Glenn Reynolds has a new Tech Central Station column up, this time about memory - both computer and human. It's worth reading, though I do have a couple of nits to pick.

First, he suggests that 10TB of storage would be enough to hold a lifetime's worth of experiences, given an estimated data stream of 100MB per second. A quick calculation (86,400 seconds in a day, 365.25 days per year, say 75 years life expectancy) yields a number around 2400 times larger than that. The original article is just a short piece in Wired (scroll down to Digital Recording for the Analog Soul) so I'm not sure exactly what was meant to go into that 10TB - possibly just selected or compressed data.

When Glenn says

Every time I buy a new computer, I just copy my old files over. I should go through and delete the unnecessary ones, but I don't. The reason is that it's too much time and trouble, and the new hard drive -- being, inevitably, much larger than the old hard drive -- has plenty of room. The result now is that I have over 100,000 files.
I just have to laugh. Not at him, mind you, but at myself. My latest Linux box has a 720GB RAID 5 array containing 1.7 million files... There are actually more than that, but some of them are still compressed into archives following the Great Transition a few weeks back. My Windows box holds another 350,000 or so, a point which was brought to me with great force when my filesystem got corrupted. Just scanning the file allocation table took hours. It took several days to recover all the files.
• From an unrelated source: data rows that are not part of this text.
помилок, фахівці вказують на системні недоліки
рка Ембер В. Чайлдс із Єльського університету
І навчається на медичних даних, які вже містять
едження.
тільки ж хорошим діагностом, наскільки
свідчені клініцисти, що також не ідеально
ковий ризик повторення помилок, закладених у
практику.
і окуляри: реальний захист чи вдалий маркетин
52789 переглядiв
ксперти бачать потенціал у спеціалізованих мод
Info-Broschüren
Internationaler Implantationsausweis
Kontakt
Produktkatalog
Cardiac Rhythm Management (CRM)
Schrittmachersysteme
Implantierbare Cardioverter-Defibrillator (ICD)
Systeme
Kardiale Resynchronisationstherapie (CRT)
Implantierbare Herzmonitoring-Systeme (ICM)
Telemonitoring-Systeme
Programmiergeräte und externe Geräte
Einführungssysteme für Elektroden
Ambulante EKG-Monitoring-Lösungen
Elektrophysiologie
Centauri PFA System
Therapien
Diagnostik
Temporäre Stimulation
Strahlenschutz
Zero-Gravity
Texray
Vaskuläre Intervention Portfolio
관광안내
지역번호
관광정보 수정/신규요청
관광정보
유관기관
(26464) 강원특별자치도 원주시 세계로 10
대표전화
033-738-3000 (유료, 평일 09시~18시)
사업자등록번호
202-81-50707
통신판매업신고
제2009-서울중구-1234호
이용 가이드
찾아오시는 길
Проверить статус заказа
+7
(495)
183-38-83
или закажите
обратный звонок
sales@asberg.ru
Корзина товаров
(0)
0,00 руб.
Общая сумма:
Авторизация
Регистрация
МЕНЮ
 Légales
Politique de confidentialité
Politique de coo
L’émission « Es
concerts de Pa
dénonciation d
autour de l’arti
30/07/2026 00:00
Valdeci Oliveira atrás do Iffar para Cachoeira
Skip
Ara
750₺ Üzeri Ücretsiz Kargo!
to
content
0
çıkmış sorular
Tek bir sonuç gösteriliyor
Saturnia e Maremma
There's one flaw in the article, though, that I can't easily excuse. Glenn talks about indexing and library science, even quoting Robert Heinlein on the subject:

Figuring out how to index and find all of this stuff simply underscores the wisdom of Robert Heinlein's statement: "library science is the foundation of all sciences, just as math is the key -- and we will survive or founder, depending on how well the librarians do their jobs."
But he utterly fails to mention the seminal work of literature on the subject, Hal Draper's Ms Fnd in a Lbry. It's been out of print for decades, though you may be able to find a second-hand copy of Laughing Space, a collection of science fiction humour edited by Isaac Asimov and Janet Jeppson.

Ms Fnd in a Lbry is about the collapse of civilisation when the master index to the Great Library becomes corrupted, a quite remarkable insight given that the story was written in 1961. The other key insight in the story is that the indexes, bibliographies and glossaries (not to mention the index to indexes, the bibliography of glossaries, and so on) so far outweigh the actual data that the data itself ends up getting lost.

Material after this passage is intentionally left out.